La coscienza collettiva è cambiata molto a partire dalla seconda metà del ‘900 e particolarmente con l’avvento del nuovo millennio. Le posizioni più ortodosse e intransigenti formalmente tenute dalla alte sfere della Chiesa non sono realmente più sostenibili, se non da qualche collettivo di scalmanati mentali, i quali mantengono un seguito nella dimensione pubblica che raramente si traduce in comportamenti privati. La maggior parte dei preti, coloro che stanno a contatto con i dubbi e i problemi etici che riguardano le persone che vivono oggi nel mondo, da tempo non portano più avanti posizioni anacronistiche come quelle riguardanti le coppie di fatto, l’uso del preservativo, le famiglie allargate e i relativi divorzi da cui queste ultime generalmente nascono.

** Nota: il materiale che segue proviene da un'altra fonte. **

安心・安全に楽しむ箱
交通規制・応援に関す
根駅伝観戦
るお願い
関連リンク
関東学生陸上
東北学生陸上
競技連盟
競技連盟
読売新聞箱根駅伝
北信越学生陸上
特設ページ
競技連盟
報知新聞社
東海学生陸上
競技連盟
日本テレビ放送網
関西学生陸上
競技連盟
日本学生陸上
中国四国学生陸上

Non modificare pubblicamente queste posizioni può soltanto determinare un aumento dei bigotti – il Signore ce ne scampi, perché già sono in molti – e l’allontanamento della religione dalle coscienze. E potrebbe essere questo sul lungo a minare l’influenza della Chiesa sulle persone.

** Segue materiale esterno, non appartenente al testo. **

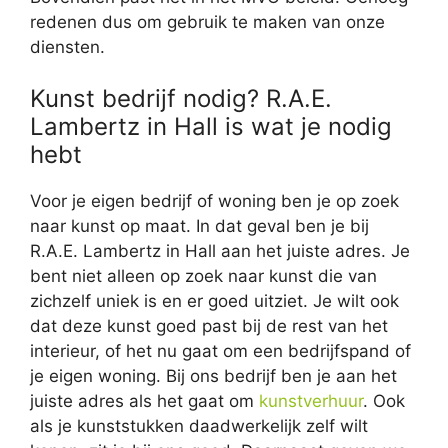
redenen dus om gebruik te maken van onze
diensten.
Kunst bedrijf nodig? R.A.E.
Lambertz in Hall is wat je nodig
hebt
Voor je eigen bedrijf of woning ben je op zoek
naar kunst op maat. In dat geval ben je bij
R.A.E. Lambertz in Hall aan het juiste adres. Je
bent niet alleen op zoek naar kunst die van
zichzelf uniek is en er goed uitziet. Je wilt ook
dat deze kunst goed past bij de rest van het
interieur, of het nu gaat om een bedrijfspand of
je eigen woning. Bij ons bedrijf ben je aan het
juiste adres als het gaat om
kunstverhuur
. Ook
als je kunststukken daadwerkelijk zelf wilt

Gli scandali e i giochi di potere non hanno scalfito mai l’influenza della Chiesa, così come non l’ha minata seriamente l’ostentazione della sua enorme ricchezza, aliena completamente dal messaggio di Gesù Cristo, dall’autentico cristianesimo delle origini.
La vera sfida che riguarda la spiritualità cattolica è rimanere in contatto con la coscienza reale e dunque con la vita degli individui. Se nel tempo la chiesa non riuscirà a modificarsi in questo senso, lo scollamento con la società civile nel suo complesso sarà sempre più ampio e la religione resterà, per tutti, una sola questione di facciata, come già è per tanti cattolici.